An aluminum nucleus has 13 protons and 14 neutrons. A copper nucleus has 29 protons and 34 neutrons. What is the force of repulsion between an aluminum nucleus and a copper nucleus when they are separated by 10-9 m?

To calculate the force of repulsion between two nuclei, we can use Coulomb's law, which states that the force between two charged particles is directly proportional to the product of their charges and inversely proportional to the square of the distance between them.

The formula for Coulomb's law is:

F = k * (q1 * q2) / r^2

Where:
F is the force of repulsion,
k is the Coulomb's constant (approximately equal to 9 x 10^9 N*m^2/C^2),
q1 and q2 are the charges of the two nuclei,
and r is the distance between the two nuclei.

In this case, the charges of the nuclei can be considered equal to their number of protons since protons carry positive charge.

For the aluminum nucleus (13 protons), q1 = 13e (since the elementary charge, e, is equal to 1.6 x 10^-19 C).

For the copper nucleus (29 protons), q2 = 29e.

The distance between them, r, is given as 10^-9 m.
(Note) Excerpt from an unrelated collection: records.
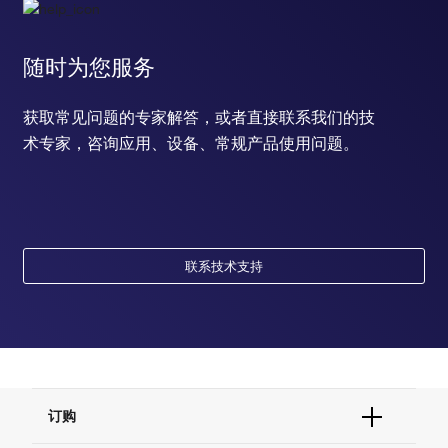
随时为您服务
获取常见问题的专家解答，或者直接联系我们的技
术专家，咨询应用、设备、常规产品使用问题。
联系技术支持
订购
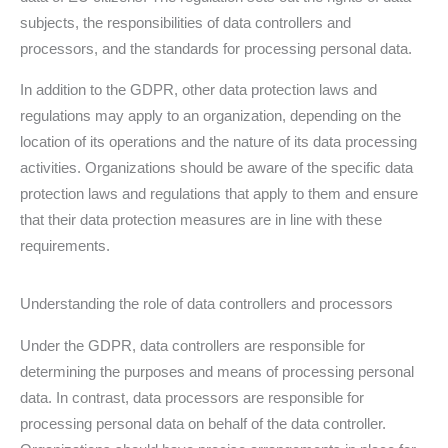
subjects, the responsibilities of data controllers and
processors, and the standards for processing personal data.
In addition to the GDPR, other data protection laws and
regulations may apply to an organization, depending on the
location of its operations and the nature of its data processing
activities. Organizations should be aware of the specific data
protection laws and regulations that apply to them and ensure
that their data protection measures are in line with these
requirements.
Understanding the role of data controllers and processors
Under the GDPR, data controllers are responsible for
determining the purposes and means of processing personal
data. In contrast, data processors are responsible for
processing personal data on behalf of the data controller.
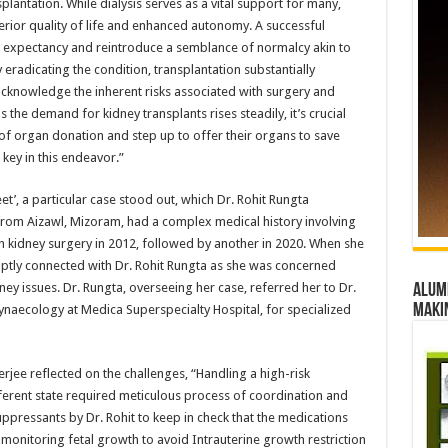
lantation. While dialysis serves as a vital support for many,
erior quality of life and enhanced autonomy. A successful
fe expectancy and reintroduce a semblance of normalcy akin to
 eradicating the condition, transplantation substantially
o acknowledge the inherent risks associated with surgery and
s the demand for kidney transplants rises steadily, it’s crucial
e of organ donation and step up to offer their organs to save
 key in this endeavor.”
’, a particular case stood out, which Dr. Rohit Rungta
g from Aizawl, Mizoram, had a complex medical history involving
h kidney surgery in 2012, followed by another in 2020. When she
ptly connected with Dr. Rohit Rungta as she was concerned
ey issues. Dr. Rungta, overseeing her case, referred her to Dr.
Alumn
maki
Gynaecology at Medica Superspecialty Hospital, for specialized
erjee reflected on the challenges, “Handling a high-risk
erent state required meticulous process of coordination and
ppressants by Dr. Rohit to keep in check that the medications
 monitoring fetal growth to avoid Intrauterine growth restriction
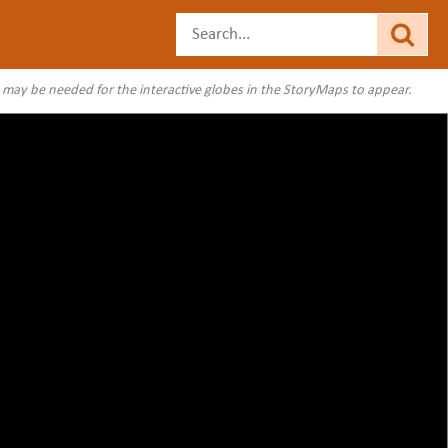
s may be needed for the interactive globes in the StoryMaps to appear.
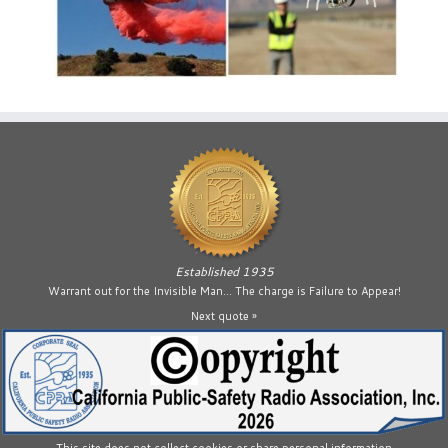
Established 1935
Warrant out for the Invisible Man… The charge is Failure to Appear!
Next quote »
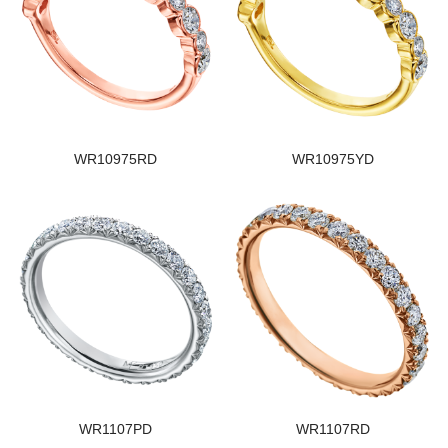
WR10975RD
WR10975YD
WR1107PD
WR1107RD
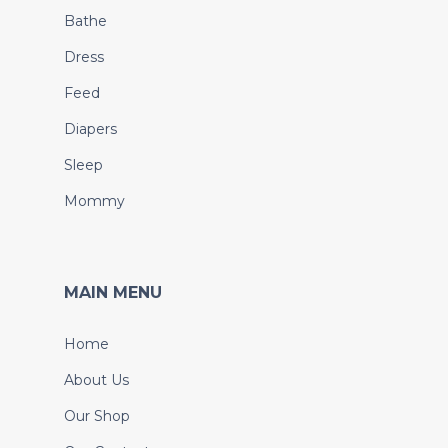
Bathe
Dress
Feed
Diapers
Sleep
Mommy
MAIN MENU
Home
About Us
Our Shop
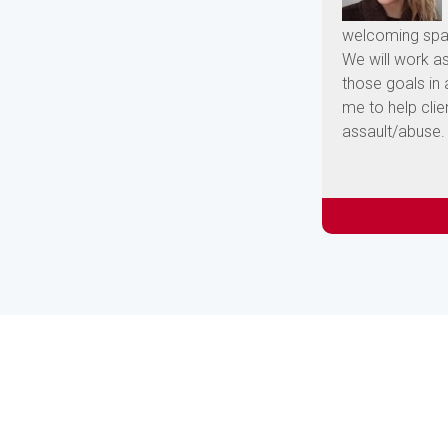
welcoming spac
We will work a
those goals in
me to help clie
assault/abuse.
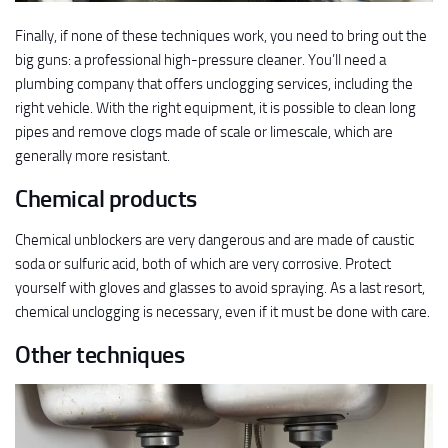
Finally, if none of these techniques work, you need to bring out the
big guns: a professional high-pressure cleaner. You’ll need a
plumbing company that offers unclogging services, including the
right vehicle. With the right equipment, it is possible to clean long
pipes and remove clogs made of scale or limescale, which are
generally more resistant.
Chemical products
Chemical unblockers are very dangerous and are made of caustic
soda or sulfuric acid, both of which are very corrosive. Protect
yourself with gloves and glasses to avoid spraying. As a last resort,
chemical unclogging is necessary, even if it must be done with care.
Other techniques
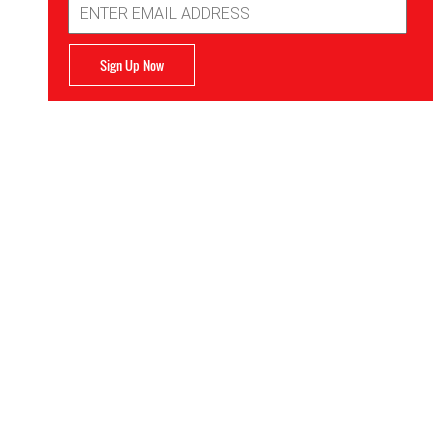
Address
Sign Up Now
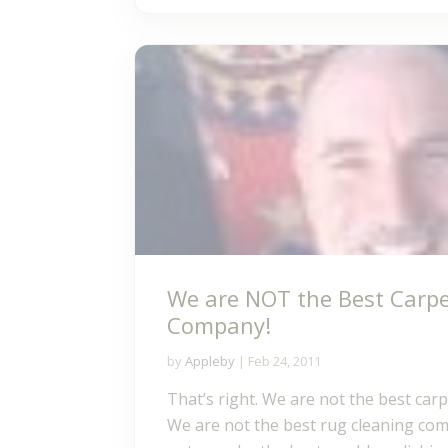
We are NOT the Best Carpe
Company!
by
Appleby
|
Feb 24, 2011
That’s right. We are not the best car
We are not the best rug cleaning co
Now, plugging in these values into the formula:

F = (9 x 10^9 N*m^2/C^2) * [(13e) * (29e)] / (10^-9 m)^2

Calculating the product of the charges:

q1 * q2 = (13e) * (29e) = 377e^2

Substituting back into the formula:

F = (9 x 10^9 N*m^2/C^2) * (377e^2) / (10^-9 m)^2

Simplifying further:

F = (9 x 10^9 N*m^2/C^2) * (377) / (10^-9 m)^2 * (e^2)

Evaluating the known values:

F ≈ 1.353 x 10^-3 N

Therefore, the force of repulsion between the aluminum nucleus and the copper nucleus, when separated by 10^-9 m, is approximately 1.353 x 10^-3 Newtons.